### TASK
Report every line of the data where the string "miljöer" appears.

[Saved data entries]
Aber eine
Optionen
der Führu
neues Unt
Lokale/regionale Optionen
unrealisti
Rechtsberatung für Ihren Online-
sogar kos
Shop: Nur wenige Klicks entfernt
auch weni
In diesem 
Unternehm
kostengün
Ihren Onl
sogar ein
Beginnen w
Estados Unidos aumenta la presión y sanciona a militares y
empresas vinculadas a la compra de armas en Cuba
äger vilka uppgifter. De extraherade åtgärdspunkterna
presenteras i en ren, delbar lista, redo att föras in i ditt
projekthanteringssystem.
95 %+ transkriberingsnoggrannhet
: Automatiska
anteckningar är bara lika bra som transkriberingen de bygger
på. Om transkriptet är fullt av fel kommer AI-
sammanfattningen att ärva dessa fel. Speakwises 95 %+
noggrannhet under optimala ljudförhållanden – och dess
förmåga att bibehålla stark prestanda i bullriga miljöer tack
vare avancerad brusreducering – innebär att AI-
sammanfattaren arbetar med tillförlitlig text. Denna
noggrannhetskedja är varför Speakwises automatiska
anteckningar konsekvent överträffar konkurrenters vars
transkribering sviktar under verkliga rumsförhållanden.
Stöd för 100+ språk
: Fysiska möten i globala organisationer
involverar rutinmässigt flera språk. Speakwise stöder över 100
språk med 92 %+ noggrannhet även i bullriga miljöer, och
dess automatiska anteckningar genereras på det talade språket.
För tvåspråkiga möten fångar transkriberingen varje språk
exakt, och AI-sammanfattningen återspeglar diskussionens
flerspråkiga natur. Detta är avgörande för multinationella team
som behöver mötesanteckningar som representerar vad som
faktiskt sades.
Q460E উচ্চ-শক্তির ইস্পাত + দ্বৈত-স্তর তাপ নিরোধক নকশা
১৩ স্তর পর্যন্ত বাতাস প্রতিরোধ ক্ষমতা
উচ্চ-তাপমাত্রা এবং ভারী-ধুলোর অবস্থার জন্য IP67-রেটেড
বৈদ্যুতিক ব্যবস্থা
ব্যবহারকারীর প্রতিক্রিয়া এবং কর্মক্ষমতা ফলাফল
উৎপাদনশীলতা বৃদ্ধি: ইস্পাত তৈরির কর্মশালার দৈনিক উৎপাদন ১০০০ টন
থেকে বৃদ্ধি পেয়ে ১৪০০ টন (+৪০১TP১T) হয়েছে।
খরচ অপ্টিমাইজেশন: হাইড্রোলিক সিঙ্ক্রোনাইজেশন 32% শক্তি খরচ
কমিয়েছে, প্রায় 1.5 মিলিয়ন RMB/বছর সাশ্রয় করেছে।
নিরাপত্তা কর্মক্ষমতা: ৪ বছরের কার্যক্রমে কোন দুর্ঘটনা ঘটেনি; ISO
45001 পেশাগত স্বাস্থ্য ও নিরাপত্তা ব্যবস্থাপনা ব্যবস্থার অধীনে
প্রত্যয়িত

...

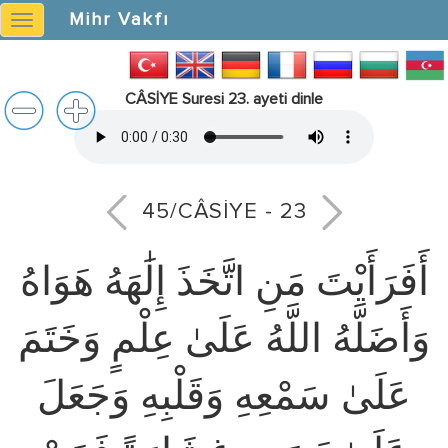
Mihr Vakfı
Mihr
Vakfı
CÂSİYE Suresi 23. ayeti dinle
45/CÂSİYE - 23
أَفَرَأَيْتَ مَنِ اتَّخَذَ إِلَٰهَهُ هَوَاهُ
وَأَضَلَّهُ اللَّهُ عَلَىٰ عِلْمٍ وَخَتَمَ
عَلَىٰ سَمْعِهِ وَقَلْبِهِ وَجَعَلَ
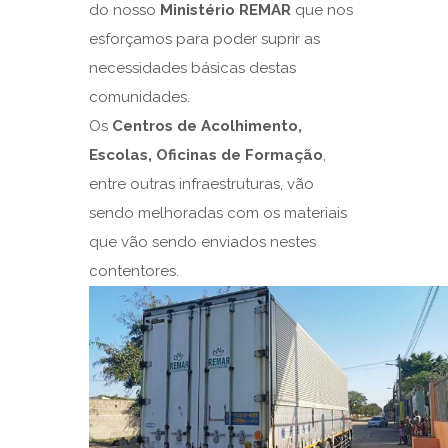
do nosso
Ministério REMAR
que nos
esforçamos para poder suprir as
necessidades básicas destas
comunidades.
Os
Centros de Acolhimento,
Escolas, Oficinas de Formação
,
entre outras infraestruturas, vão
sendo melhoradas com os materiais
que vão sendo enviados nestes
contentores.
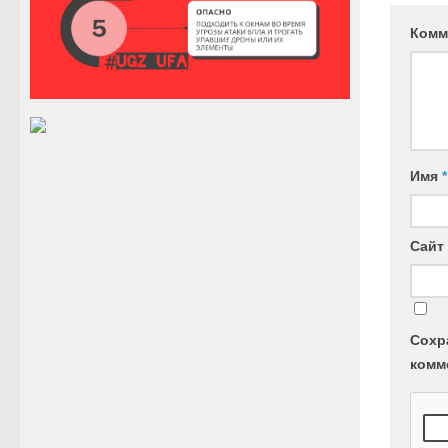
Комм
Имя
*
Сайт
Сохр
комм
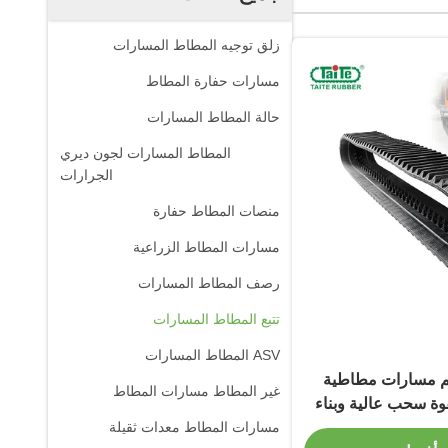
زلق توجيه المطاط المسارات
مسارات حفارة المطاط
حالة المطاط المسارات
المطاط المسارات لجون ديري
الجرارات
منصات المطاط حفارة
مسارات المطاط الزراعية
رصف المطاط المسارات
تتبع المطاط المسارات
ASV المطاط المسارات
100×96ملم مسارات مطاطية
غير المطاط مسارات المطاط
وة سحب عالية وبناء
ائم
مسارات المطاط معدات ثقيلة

==

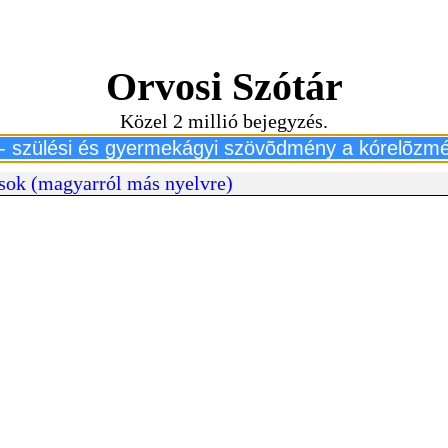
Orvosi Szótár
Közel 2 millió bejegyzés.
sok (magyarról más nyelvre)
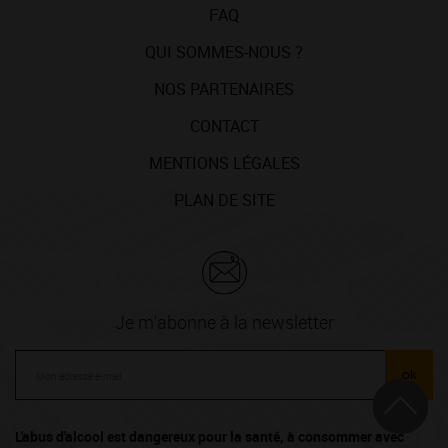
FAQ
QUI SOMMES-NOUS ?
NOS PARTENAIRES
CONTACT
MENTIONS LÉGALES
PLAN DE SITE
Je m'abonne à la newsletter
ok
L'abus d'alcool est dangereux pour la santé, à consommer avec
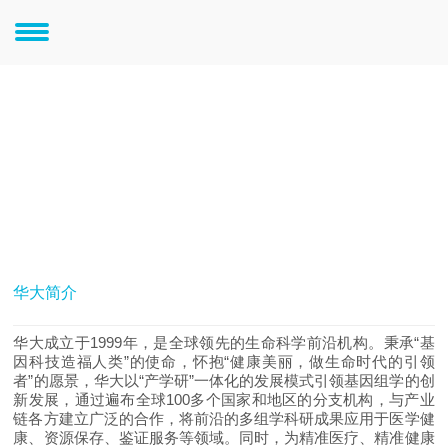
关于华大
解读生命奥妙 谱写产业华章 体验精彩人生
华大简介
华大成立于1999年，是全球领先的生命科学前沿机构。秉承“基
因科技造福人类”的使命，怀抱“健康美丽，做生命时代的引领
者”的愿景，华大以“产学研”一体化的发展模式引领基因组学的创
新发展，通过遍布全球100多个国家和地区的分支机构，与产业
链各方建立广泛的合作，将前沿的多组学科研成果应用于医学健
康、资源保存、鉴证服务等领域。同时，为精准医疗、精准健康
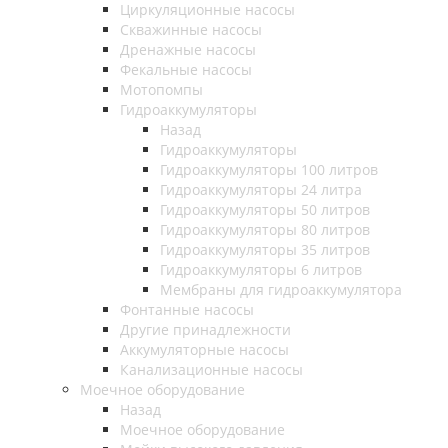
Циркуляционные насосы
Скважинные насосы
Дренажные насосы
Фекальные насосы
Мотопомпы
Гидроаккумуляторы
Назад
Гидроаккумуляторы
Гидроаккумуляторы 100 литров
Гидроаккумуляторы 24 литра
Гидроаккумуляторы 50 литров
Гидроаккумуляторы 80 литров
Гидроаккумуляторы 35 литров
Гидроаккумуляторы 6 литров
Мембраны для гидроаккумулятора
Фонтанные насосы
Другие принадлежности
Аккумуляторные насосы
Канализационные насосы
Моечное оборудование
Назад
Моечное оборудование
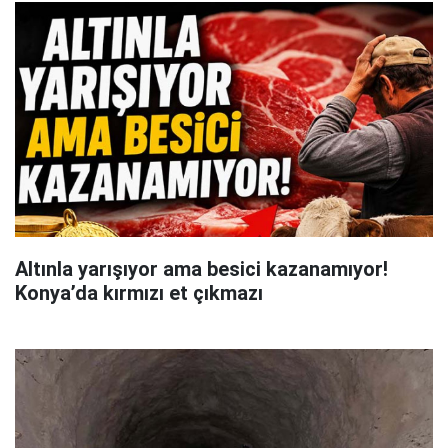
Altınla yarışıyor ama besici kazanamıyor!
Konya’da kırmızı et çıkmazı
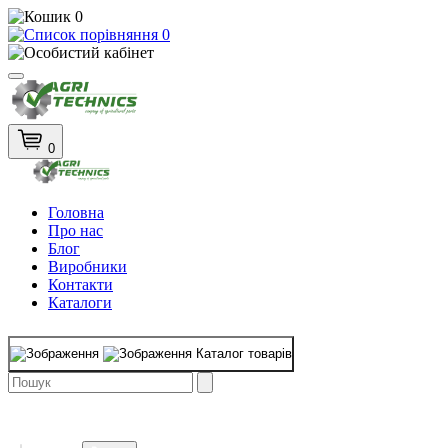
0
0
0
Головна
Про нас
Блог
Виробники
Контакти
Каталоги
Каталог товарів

### PROBLEM SOLUTION
förmåga att bibehålla stark prestanda i bullriga miljöer tack
språk med 92 %+ noggrannhet även i bullriga miljöer, och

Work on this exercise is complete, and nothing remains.